Интернет-ресурс Lit-ra.info продаётся. Подробности
Интервью

Юрий Буйда: «90-е годы стали кипящим котлом»

Юрий Буйда: «90-е годы стали кипящим котлом» 18.11.2016

Интервью Юрия Буйды для проекта «Народная книга. Были 90-х». В 2016 году Юрий Буйда, лауреат премии «Большая книга», порадовал своих читателей сборником рассказов «Покидая Аркадию. Книга Перемен». Новинка посвящена «смутной эпохе» – 90-м годам прошлого века.

Художественный взгляд Юрия Буйды имеет мало общего со стереотипными представлениями о «лихом десятилетии», возникшими в общественном сознании: предметом исследований для писателя стали не социальные и политические перемены, а перемены во внутреннем мире героя 90-х.

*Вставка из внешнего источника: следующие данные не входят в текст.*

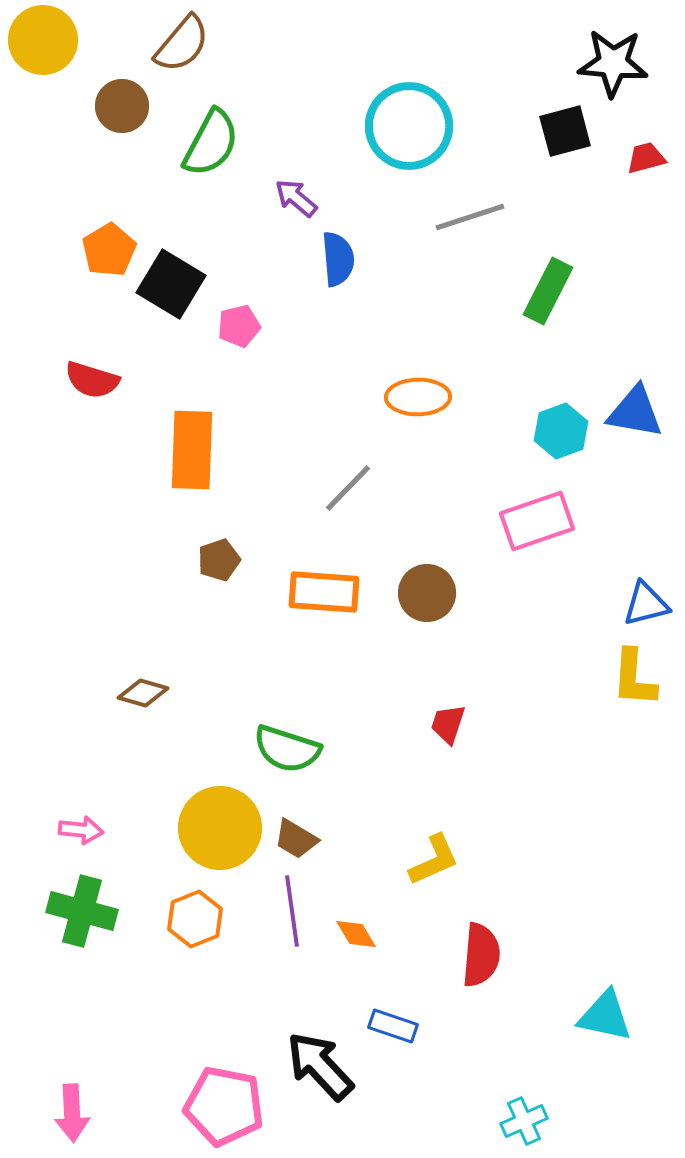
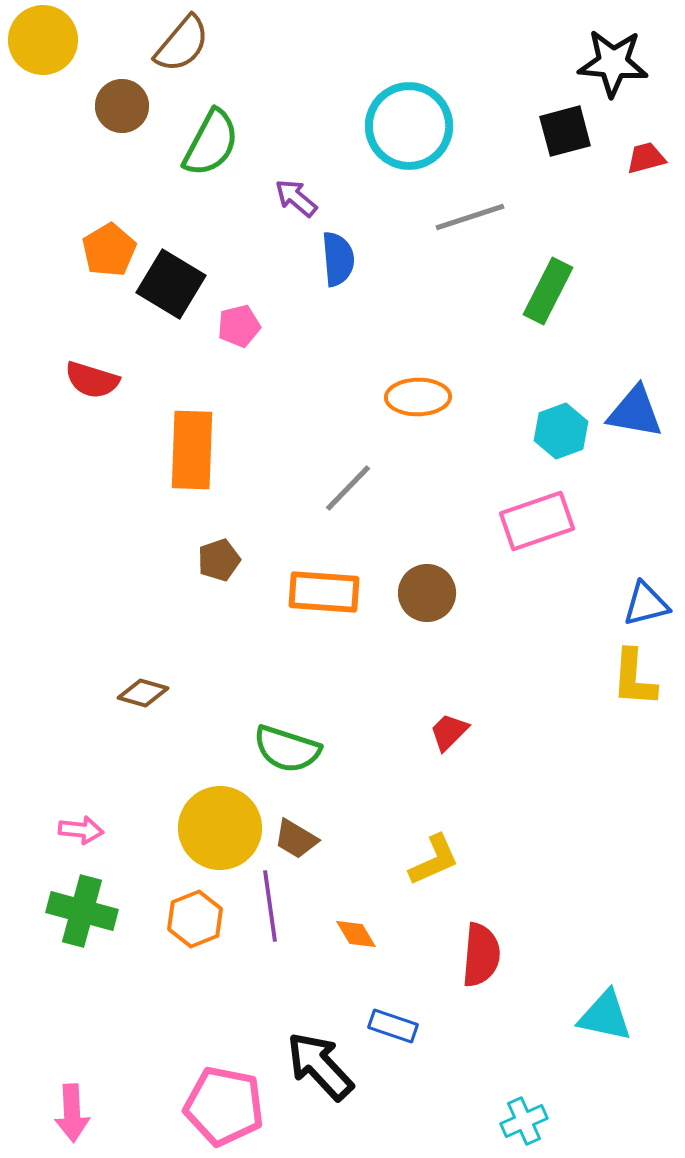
red trapezoid at (448, 724): moved 1 px right, 8 px down; rotated 27 degrees clockwise
purple line at (292, 911): moved 22 px left, 5 px up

Что определило выбор тематики Вашей новой книги?

«Покидая Аркадию» как книгу и тем более как сборник рассказов о 90-х я не задумывал. Рассказы писались, как писались. Потом они как-то начали собираться сами собой, и я вдруг понял, что у меня неосознанно реализуется попытка рассказать о «времени реформ». Я даже нашел к ней эпиграф из Георгия Иванова: «Невероятно до смешного: Был целый мир - и нет его». Потом я понял, что 90-е годы в каком-то смысле типичны для истории России. Потому что история России в целом – это история нескончаемого перехода…

Купить книги Юрия Буйды, а также читать его книги БЕСПЛАТНО, можно на сайте Litres

Вся история России – сплошной переход?

Почти вся.

С призвания варягов и так далее?

Конечно! Просто это разные переходные периоды. Некоторые из них приобретали характер стремительный, бурный, как при Петре, другие, как при Екатерине, – более плавный. Потом опять буря, которую не желал вызвать Александр, освобождая крестьян; затем старт конституционного процесса в начале XX века; потом – Октябрь; ну и… Переходных периодов в России было очень, очень много.

Я сейчас оглядываюсь на 80-е и 90-е годы и вижу, что мы уже с тех времен несколько раз страну поменяли, если говорить об идеях. Та Россия, которая была в начале 90-х годов, уже во второй половине того десятилетия с трудом узнавалась. А в середине нулевых вообще перестали узнавать 90-е. И сегодня это десятилетие воспринимается размыто.

То есть временные рамки 90-х трудно обозначить?

Да! Когда они начались? В 70-е? В 80-е? А когда начались наши «новые» разногласия с американцами? Не вчера ведь, а в 1994-1996 годах, как выясняется. Запад скептически относился ко всем нашим переменам.

Вспомните, ведь отказ Ельцина подписать договор СНВ-2 в каком-то смысле «поставил точку» на России в глазах американских политиков. И тогда они заявили устами Мадлен Олбрайт: «А мы все равно будем расширять НАТО. Никакие перемены в России ничего не изменят».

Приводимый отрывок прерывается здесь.